New Name For The Big Bang? Contest Judges Can't Find Anything Better In The Universe
The birth of the universe is not going to be called Bertha D. Universe.
Jurassic Quark lost, too.
So did The Big Boot, The Grand Expansion, The Hubble Bubble, Portrait of the Universe as a Young Bam, and Wondroustart.
Some 13,099 readers from 41 countries wrote Sky and Telescope magazine with suggestions for replacing the name of the Big Bang theory with something snappier.
The idea was suggested last year by science writer Timothy Ferris, author of "Coming of Age In the Milky Way."

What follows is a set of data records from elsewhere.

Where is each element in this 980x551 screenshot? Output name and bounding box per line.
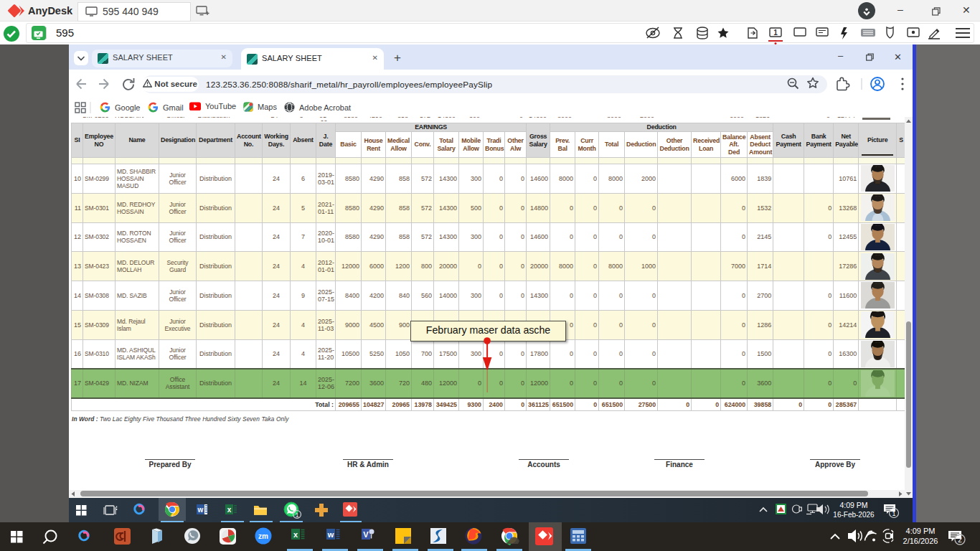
svg-text:x: x [293,530,298,539]
svg-text:w: w [327,530,334,539]
svg-text:w: w [197,506,204,514]
svg-text:2: 2 [958,536,962,544]
svg-text:x: x [227,506,232,514]
svg-text:2/16/2026: 2/16/2026 [903,537,938,545]
svg-text:4:09 PM: 4:09 PM [906,527,936,535]
svg-text:V: V [363,530,369,539]
svg-text:zm: zm [258,532,268,540]
svg-text:4:09 PM: 4:09 PM [839,501,867,509]
svg-text:1: 1 [773,29,778,37]
svg-text:16-Feb-2026: 16-Feb-2026 [833,511,875,519]
svg-text:1: 1 [892,510,895,517]
svg-text:1: 1 [296,512,299,519]
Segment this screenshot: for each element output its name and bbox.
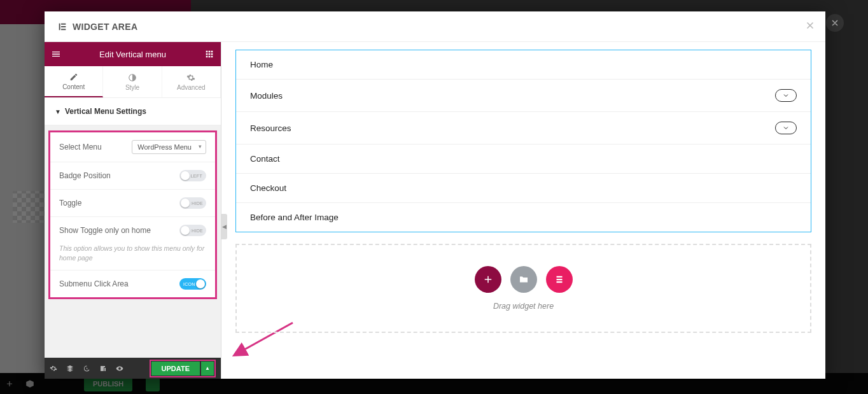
menu-item-label: Modules (250, 91, 283, 101)
menu-item-label: Checkout (250, 183, 286, 193)
widget-area-modal: WIDGET AREA Edit Vertical menu Content S… (45, 11, 825, 379)
menu-item-label: Home (250, 60, 273, 69)
toggle-value: HIDE (192, 201, 203, 206)
inspector-panel: Edit Vertical menu Content Style Advance… (45, 42, 221, 379)
settings-icon[interactable] (50, 365, 57, 372)
tab-advanced-label: Advanced (177, 84, 205, 91)
caret-down-icon: ▼ (55, 108, 61, 115)
close-icon (805, 20, 815, 31)
elementor-icon (57, 22, 67, 32)
folder-icon (518, 274, 529, 285)
tab-content-label: Content (62, 83, 85, 90)
inspector-footer: UPDATE ▲ (45, 358, 221, 379)
control-select-menu: Select Menu WordPress Menu (50, 132, 215, 162)
modal-title: WIDGET AREA (57, 22, 137, 32)
control-badge-position: Badge Position LEFT (50, 162, 215, 190)
menu-item-before-after[interactable]: Before and After Image (236, 203, 811, 232)
pencil-icon (69, 73, 78, 81)
submenu-click-toggle[interactable]: ICON (179, 278, 206, 290)
help-text: This option allows you to show this menu… (50, 244, 215, 271)
chevron-down-icon (782, 124, 790, 132)
modal-close-button[interactable] (805, 19, 815, 34)
menu-item-label: Before and After Image (250, 213, 339, 222)
update-button-highlight: UPDATE ▲ (150, 360, 216, 377)
menu-item-label: Contact (250, 154, 280, 164)
apps-grid-icon[interactable] (204, 49, 214, 59)
select-menu-dropdown[interactable]: WordPress Menu (132, 140, 206, 154)
layers-icon[interactable] (66, 365, 74, 372)
badge-position-label: Badge Position (59, 171, 179, 180)
control-submenu-click: Submenu Click Area ICON (50, 271, 215, 297)
control-show-toggle-home: Show Toggle only on home HIDE (50, 217, 215, 244)
inspector-title: Edit Vertical menu (61, 50, 204, 59)
submenu-click-value: ICON (183, 282, 195, 286)
menu-item-home[interactable]: Home (236, 50, 811, 80)
badge-position-value: LEFT (191, 174, 202, 178)
menu-item-label: Resources (250, 123, 291, 133)
section-title-text: Vertical Menu Settings (65, 107, 146, 116)
menu-item-contact[interactable]: Contact (236, 144, 811, 174)
badge-position-toggle[interactable]: LEFT (179, 170, 206, 181)
select-menu-label: Select Menu (59, 143, 132, 151)
tab-advanced[interactable]: Advanced (162, 66, 221, 97)
ek-icon (554, 274, 565, 285)
toggle-toggle[interactable]: HIDE (179, 197, 206, 209)
tab-content[interactable]: Content (45, 66, 103, 97)
hamburger-icon[interactable] (51, 49, 61, 59)
widget-dropzone[interactable]: Drag widget here (235, 244, 811, 333)
preview-canvas: ◀ Home Modules Resources Contact Checko (221, 42, 825, 379)
panel-collapse-handle[interactable]: ◀ (221, 214, 227, 239)
update-dropdown[interactable]: ▲ (201, 362, 214, 376)
toggle-label: Toggle (59, 199, 179, 208)
section-vertical-menu-settings[interactable]: ▼ Vertical Menu Settings (45, 98, 221, 125)
update-button[interactable]: UPDATE (151, 362, 200, 376)
chevron-down-icon (782, 92, 790, 99)
history-icon[interactable] (83, 365, 90, 372)
control-toggle: Toggle HIDE (50, 190, 215, 217)
inspector-tabs: Content Style Advanced (45, 66, 221, 98)
contrast-icon (128, 73, 137, 82)
submenu-toggle[interactable] (775, 89, 797, 102)
menu-item-modules[interactable]: Modules (236, 80, 811, 112)
tab-style[interactable]: Style (103, 66, 162, 97)
settings-highlight: Select Menu WordPress Menu Badge Positio… (48, 130, 217, 299)
responsive-icon[interactable] (99, 365, 107, 372)
menu-item-checkout[interactable]: Checkout (236, 174, 811, 203)
elementskit-button[interactable] (546, 266, 573, 293)
submenu-click-label: Submenu Click Area (59, 279, 179, 288)
modal-title-text: WIDGET AREA (73, 22, 137, 32)
preview-eye-icon[interactable] (116, 365, 123, 372)
menu-item-resources[interactable]: Resources (236, 112, 811, 144)
modal-header: WIDGET AREA (45, 11, 825, 42)
plus-icon (482, 274, 494, 285)
submenu-toggle[interactable] (775, 122, 797, 134)
gear-icon (186, 73, 195, 82)
show-toggle-home-label: Show Toggle only on home (59, 226, 179, 235)
outer-close-button[interactable] (826, 14, 844, 32)
dropzone-hint: Drag widget here (493, 302, 554, 311)
add-section-button[interactable] (475, 266, 501, 293)
tab-style-label: Style (125, 84, 139, 91)
template-library-button[interactable] (510, 266, 537, 293)
inspector-topbar: Edit Vertical menu (45, 42, 221, 66)
vertical-menu-widget: Home Modules Resources Contact Checkout (235, 50, 811, 232)
show-toggle-home-toggle[interactable]: HIDE (179, 225, 206, 236)
show-toggle-home-value: HIDE (192, 229, 203, 233)
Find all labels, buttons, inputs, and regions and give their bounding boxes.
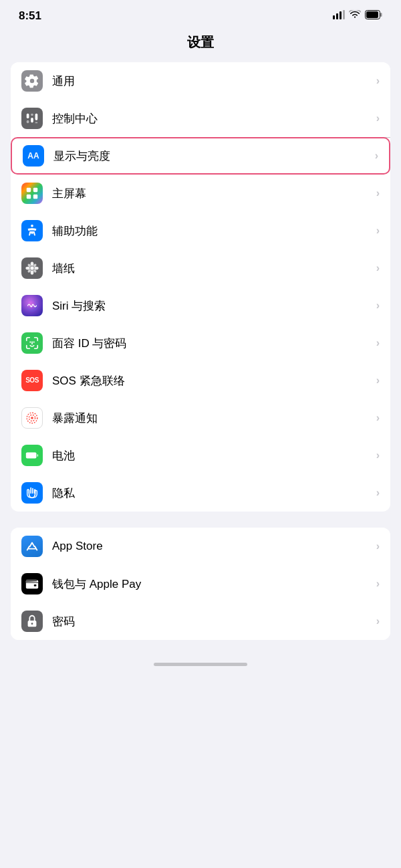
svg-rect-32 — [37, 454, 38, 457]
svg-rect-9 — [31, 114, 33, 116]
sos-label: SOS 紧急联络 — [52, 373, 376, 389]
settings-item-sos[interactable]: SOS SOS 紧急联络 › — [11, 362, 390, 399]
privacy-label: 隐私 — [52, 485, 376, 501]
faceid-label: 面容 ID 与密码 — [52, 336, 376, 351]
gear-icon — [21, 70, 43, 92]
exposure-label: 暴露通知 — [52, 411, 376, 426]
status-icons — [333, 10, 382, 22]
svg-rect-31 — [26, 452, 37, 458]
chevron-icon: › — [376, 300, 380, 312]
svg-rect-0 — [333, 15, 335, 19]
home-screen-label: 主屏幕 — [52, 186, 376, 201]
settings-section-apps: App Store › 钱包与 Apple Pay › 密码 › — [11, 528, 390, 640]
svg-rect-13 — [27, 188, 31, 192]
chevron-icon: › — [376, 75, 380, 87]
aa-icon: AA — [23, 145, 44, 167]
page-title: 设置 — [0, 28, 401, 62]
svg-point-36 — [31, 623, 33, 625]
battery-item-icon — [21, 445, 43, 466]
svg-rect-34 — [34, 584, 37, 586]
chevron-icon: › — [376, 337, 380, 349]
svg-point-19 — [31, 261, 34, 265]
faceid-icon — [21, 332, 43, 354]
settings-item-privacy[interactable]: 隐私 › — [11, 474, 390, 512]
siri-icon — [21, 295, 43, 316]
settings-item-accessibility[interactable]: 辅助功能 › — [11, 212, 390, 249]
status-bar: 8:51 — [0, 0, 401, 28]
accessibility-icon — [21, 220, 43, 241]
settings-item-display[interactable]: AA 显示与亮度 › — [11, 137, 390, 175]
svg-rect-11 — [35, 114, 38, 120]
settings-item-faceid[interactable]: 面容 ID 与密码 › — [11, 324, 390, 362]
settings-item-battery[interactable]: 电池 › — [11, 437, 390, 474]
battery-label: 电池 — [52, 448, 376, 463]
svg-rect-1 — [336, 13, 338, 19]
svg-rect-15 — [27, 195, 31, 199]
siri-label: Siri 与搜索 — [52, 298, 376, 314]
hand-icon — [21, 482, 43, 504]
svg-point-17 — [31, 225, 33, 227]
svg-rect-14 — [33, 188, 37, 192]
passwords-label: 密码 — [52, 614, 376, 629]
chevron-icon: › — [376, 615, 380, 627]
svg-rect-12 — [35, 122, 38, 124]
status-time: 8:51 — [19, 9, 41, 23]
wallet-icon — [21, 573, 43, 594]
svg-point-21 — [25, 267, 29, 270]
appstore-icon — [21, 536, 43, 557]
signal-icon — [333, 10, 345, 22]
svg-rect-16 — [33, 195, 37, 199]
chevron-icon: › — [376, 262, 380, 274]
chevron-icon: › — [376, 540, 380, 552]
settings-item-home-screen[interactable]: 主屏幕 › — [11, 175, 390, 212]
exposure-icon — [21, 407, 43, 429]
svg-rect-5 — [380, 13, 382, 17]
settings-item-siri[interactable]: Siri 与搜索 › — [11, 287, 390, 324]
settings-item-appstore[interactable]: App Store › — [11, 528, 390, 565]
chevron-icon: › — [376, 374, 380, 387]
wallpaper-label: 墙纸 — [52, 261, 376, 276]
general-label: 通用 — [52, 74, 376, 89]
flower-icon — [21, 257, 43, 279]
settings-item-general[interactable]: 通用 › — [11, 62, 390, 100]
settings-item-wallpaper[interactable]: 墙纸 › — [11, 249, 390, 287]
chevron-icon: › — [376, 487, 380, 499]
wallet-label: 钱包与 Apple Pay — [52, 576, 376, 592]
svg-point-28 — [31, 417, 33, 419]
svg-rect-10 — [31, 118, 33, 122]
settings-section-general: 通用 › 控制中心 › AA 显示与亮度 › — [11, 62, 390, 512]
battery-icon — [365, 10, 382, 22]
settings-item-exposure[interactable]: 暴露通知 › — [11, 399, 390, 437]
svg-point-22 — [34, 267, 38, 270]
settings-item-control-center[interactable]: 控制中心 › — [11, 100, 390, 137]
accessibility-label: 辅助功能 — [52, 223, 376, 239]
control-center-label: 控制中心 — [52, 111, 376, 126]
svg-rect-2 — [340, 11, 342, 19]
svg-rect-3 — [343, 10, 345, 19]
wifi-icon — [349, 10, 361, 22]
svg-rect-7 — [27, 114, 29, 118]
svg-rect-8 — [27, 120, 29, 124]
display-label: 显示与亮度 — [53, 148, 375, 164]
home-indicator — [154, 663, 247, 666]
chevron-icon: › — [376, 449, 380, 461]
chevron-icon: › — [376, 187, 380, 199]
home-indicator-area — [0, 656, 401, 679]
svg-point-18 — [30, 266, 34, 270]
chevron-icon: › — [376, 412, 380, 424]
chevron-icon: › — [376, 225, 380, 237]
svg-rect-6 — [366, 11, 378, 18]
chevron-icon: › — [375, 150, 378, 162]
chevron-icon: › — [376, 112, 380, 124]
settings-item-passwords[interactable]: 密码 › — [11, 603, 390, 640]
svg-point-20 — [31, 270, 34, 274]
grid-icon — [21, 183, 43, 204]
settings-item-wallet[interactable]: 钱包与 Apple Pay › — [11, 565, 390, 603]
password-icon — [21, 611, 43, 632]
switches-icon — [21, 108, 43, 129]
appstore-label: App Store — [52, 540, 376, 553]
sos-icon: SOS — [21, 370, 43, 391]
chevron-icon: › — [376, 578, 380, 590]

The Big Bang, Ferris complained, was coined in 1950 by astronomer Fred Hoyle as a descriptive insult of the idea the universe started in a gigantic explosion from a tiny point smaller than the head of pin. Hoyle meant to mock the idea, which has since gained wide acceptance.
Ferris said the name is misleading because it suggests a bomb exploding into pre-existing space while in fact space and time unfolded with matter, physicists believe. It implies the expansion was bright, when in its earliest moments the universe was dark. "Bang," he complained, seems both trivial and implies the event made a noise and that someone was around to hear it.
The comic strip "Calvin and Hobbes" voiced the same complaint, saying Big Bang was not evocative enough. Calvin suggested it be called "The Horrendous Space Kablooie."
So Sky and Telescope announced a re-naming contest and named Ferris, astronomer Carl Sagan and amateur astronomer and television
journalist Hugh Downs as judges.
They met, they considered, and they decided not one of the 13,099 entries was better than Big Bang.